Após anos tratando o tema da segurança pública com cautela ideológica, relativizações conceituais e críticas recorrentes às forças policiais, a esquerda brasileira iniciou uma guinada discursiva evidente. O movimento não nasce de uma revisão profunda de valores, mas de um dado incontornável: a violência se tornou a maior preocupação do eleitor brasileiro e passou a cobrar um preço político alto de quem a negligencia.

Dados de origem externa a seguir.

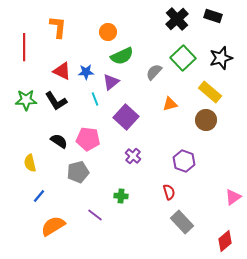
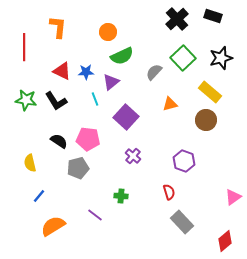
green star: rotated 10 degrees clockwise
gray pentagon: moved 4 px up
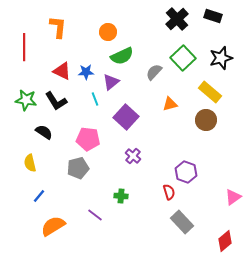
black semicircle: moved 15 px left, 9 px up
purple hexagon: moved 2 px right, 11 px down
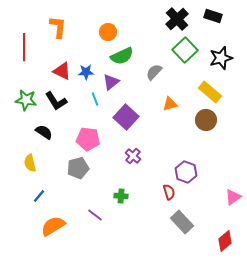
green square: moved 2 px right, 8 px up
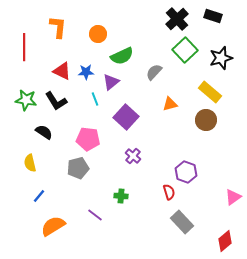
orange circle: moved 10 px left, 2 px down
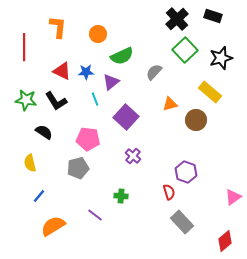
brown circle: moved 10 px left
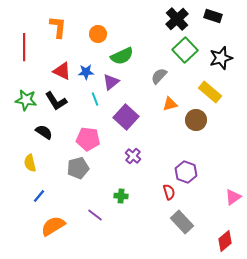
gray semicircle: moved 5 px right, 4 px down
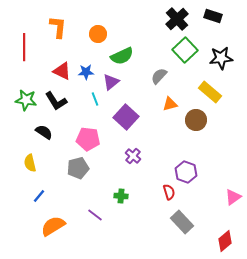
black star: rotated 10 degrees clockwise
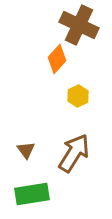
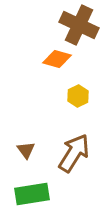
orange diamond: rotated 64 degrees clockwise
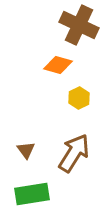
orange diamond: moved 1 px right, 6 px down
yellow hexagon: moved 1 px right, 2 px down
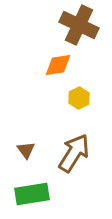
orange diamond: rotated 24 degrees counterclockwise
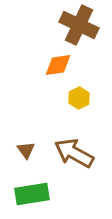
brown arrow: rotated 93 degrees counterclockwise
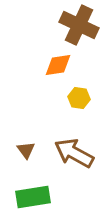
yellow hexagon: rotated 25 degrees counterclockwise
green rectangle: moved 1 px right, 3 px down
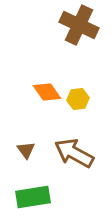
orange diamond: moved 11 px left, 27 px down; rotated 64 degrees clockwise
yellow hexagon: moved 1 px left, 1 px down; rotated 15 degrees counterclockwise
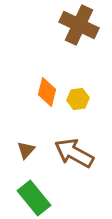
orange diamond: rotated 48 degrees clockwise
brown triangle: rotated 18 degrees clockwise
green rectangle: moved 1 px right, 1 px down; rotated 60 degrees clockwise
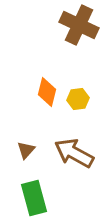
green rectangle: rotated 24 degrees clockwise
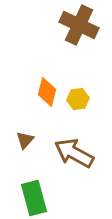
brown triangle: moved 1 px left, 10 px up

A troca no comando do Ministério da Justiça e Segurança Pública, oficializada em janeiro de 2026, simboliza essa inflexão. A saída de Ricardo Lewandowski e a chegada de Wellington César Lima e Silva marcaram a tentativa do governo Lula de reposicionar sua narrativa. O novo ministro estreou prometendo derrotar o crime organizado, uma linguagem até então associada quase exclusivamente à direita.

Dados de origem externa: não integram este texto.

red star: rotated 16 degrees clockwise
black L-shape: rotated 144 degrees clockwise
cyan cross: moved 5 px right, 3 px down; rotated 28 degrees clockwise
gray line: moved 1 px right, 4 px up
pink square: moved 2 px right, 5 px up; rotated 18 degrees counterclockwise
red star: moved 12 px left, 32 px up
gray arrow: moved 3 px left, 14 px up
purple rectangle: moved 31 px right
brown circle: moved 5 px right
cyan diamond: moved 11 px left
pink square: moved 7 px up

A mudança ocorre após um 2025 marcado por episódios de forte repercussão, como grandes operações policiais no Rio de Janeiro, que receberam ampla aprovação popular. Pesquisas mostraram que a população, inclusive eleitores de centro e esquerda, apoia ações duras contra facções criminosas. Esse dado funcionou como alerta máximo no Planalto.
O problema para o governo é que discurso não apaga histórico.

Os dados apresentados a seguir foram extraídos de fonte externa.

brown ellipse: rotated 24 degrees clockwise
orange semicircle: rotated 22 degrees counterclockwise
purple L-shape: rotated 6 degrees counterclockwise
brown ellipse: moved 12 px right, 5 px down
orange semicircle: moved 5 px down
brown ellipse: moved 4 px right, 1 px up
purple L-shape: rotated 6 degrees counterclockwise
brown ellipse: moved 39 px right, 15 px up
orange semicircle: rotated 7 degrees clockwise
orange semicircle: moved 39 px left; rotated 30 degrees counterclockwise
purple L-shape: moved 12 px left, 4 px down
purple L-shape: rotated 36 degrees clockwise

Durante décadas, o campo progressista construiu sua atuação na segurança pública a partir de uma lógica que priorizava o criminoso como produto de desigualdades sociais, frequentemente tratando a repressão como fator secundário ou até indesejável. Policiais foram demonizados, operações foram classificadas como “genocidas” e o endurecimento penal sempre enfrentou resistência interna, tanto política quanto militante.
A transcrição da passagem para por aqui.